Affairs often cause divorce. I repeatedly see couples struggling with the tragic impact of infidelity. Most couples want desperately to save their marriages, and most adulterers feel remorseful for how they behaved. An affair is not necessarily a deal breaker, but its aftermath is difficult to navigate toward the goal of repair.
Believe it or not, some affairs are not consummated in a physical sense. As a counselor, I frequently hear comments from the straying partner such as, “I didn’t have any physical contact with the other person.” In the straying partner’s mind, he or she did not have an affair. What do you think?
Marriage educator Cathy Meyer has written an enlightening article, “What Is the Difference between an Emotional Affair and a Physical Affair?” She says that infidelity includes merely feeling it or thinking it, emotions which of course are fairly easy to take to the next level, considering our daily use of phones and email.
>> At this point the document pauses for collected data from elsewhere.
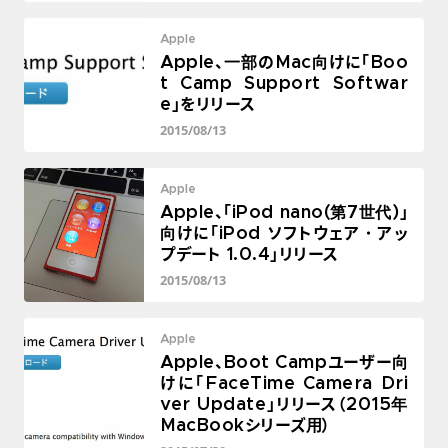
Apple
Apple、一部のMac向けに「Boo
t Camp Support Softwar
e」をリリース
2015/08/13
Apple
Apple、「iPod nano(第7世代)」
向けに「iPod ソフトウェア・アッ
プデート 1.0.4」リリース
2015/08/13
Apple
Apple、Boot Campユーザー向
けに「FaceTime Camera Dri
ver Update」リリース（2015年
MacBookシリーズ用）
According to Meyer, you’re a cheat if you’re having “intimate correspondence with someone while on a cell phone, meeting someone over the Internet, and maintaining a close, personal relationship with someone other than your spouse.”
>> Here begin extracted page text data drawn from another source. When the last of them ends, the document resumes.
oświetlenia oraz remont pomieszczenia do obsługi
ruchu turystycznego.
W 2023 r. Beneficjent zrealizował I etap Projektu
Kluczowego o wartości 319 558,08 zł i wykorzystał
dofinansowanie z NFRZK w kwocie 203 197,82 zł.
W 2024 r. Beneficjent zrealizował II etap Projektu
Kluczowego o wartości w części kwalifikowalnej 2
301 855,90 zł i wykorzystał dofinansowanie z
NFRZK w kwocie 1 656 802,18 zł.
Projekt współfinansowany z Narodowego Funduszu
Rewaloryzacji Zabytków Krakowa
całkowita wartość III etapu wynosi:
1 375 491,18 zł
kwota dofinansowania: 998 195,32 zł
The straying spouse who claims there wasn’t really an affair stands on the ground that he or she did not engage in a physical act. The logic is that because there has been not physical contact, the behavior cannot be construed as cheating. So how does this logic make the offended spouse feel any less slighted? Eventually, there will be resentment and bitterness.
To the wronged spouse, an emotional affair is not too much different from a physical affair. True, there’s been no actual physical contact. There’s been no touching, kissing, or sexual intercourse. But what about all the time the partner has spent on talking, texting, emailing, or having coffee with someone else? As one gets more and more acquainted with the other person, the communication gets more personal. They share daily activities, stresses, joys, and before you know it, they are sharing each other’s lives and have a sizeable emotional investment in the relationship.
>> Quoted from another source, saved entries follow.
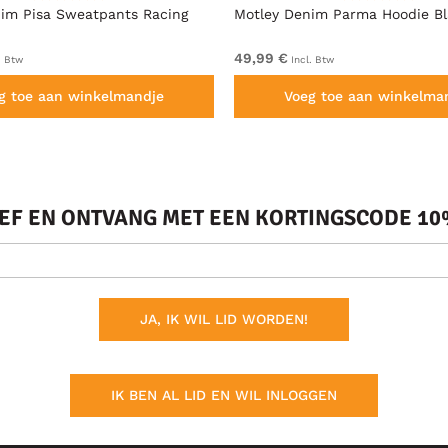
im Pisa Sweatpants Racing
Motley Denim Parma Hoodie B
49,99 €
. Btw
Incl. Btw
g toe aan winkelmandje
Voeg toe aan winkelma
IEF EN ONTVANG MET EEN KORTINGSCODE 10%
JA, IK WIL LID WORDEN!
IK BEN AL LID EN WIL INLOGGEN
The time spent is not on the spouse, but on the new person. This type of engagement is dangerous, and it is a threat to the emotional bond of the couple. Half of such relationships grow into sexual affairs. Even emotional affairs can lead to divorce, when the slighted spouse feels neglected, betrayed, and unwanted.
In the movie Fireproof, the husband has many outside interests, taking his attention away from his spouse. They call outside attractions “parasites.” Now I am not saying that outside interests and hobbies are unhealthy. What I am saying is, look at the reason time is being spent elsewhere. Examine the many hours taken away from the primary relationship. Why is one person straying? What is going on at home that is allowing an emotional affair to develop outside the marriage?
Perhaps a fantasy is being met online that cannot be had at home. Or maybe the home situation is volatile or just plain old boring, and the straying spouse is seeking escape. It could be that the straying person has an addiction to the excitement of being with someone new, or is seeking additional attention. I do not think such emotional affairs develop in a vacuum, and I would bet that there is a root cause. With an emotional affair in place there is less incentive to try and fix the underlying problems in the primary relationship. Don’t let this happen to you. Make time to sit down and have a serious discussion about the cause. For things to change, both people in the relationship must want to change and be honest with each other about their needs. The longer the situation progresses without addressing it, the deeper the couple will drift into instability.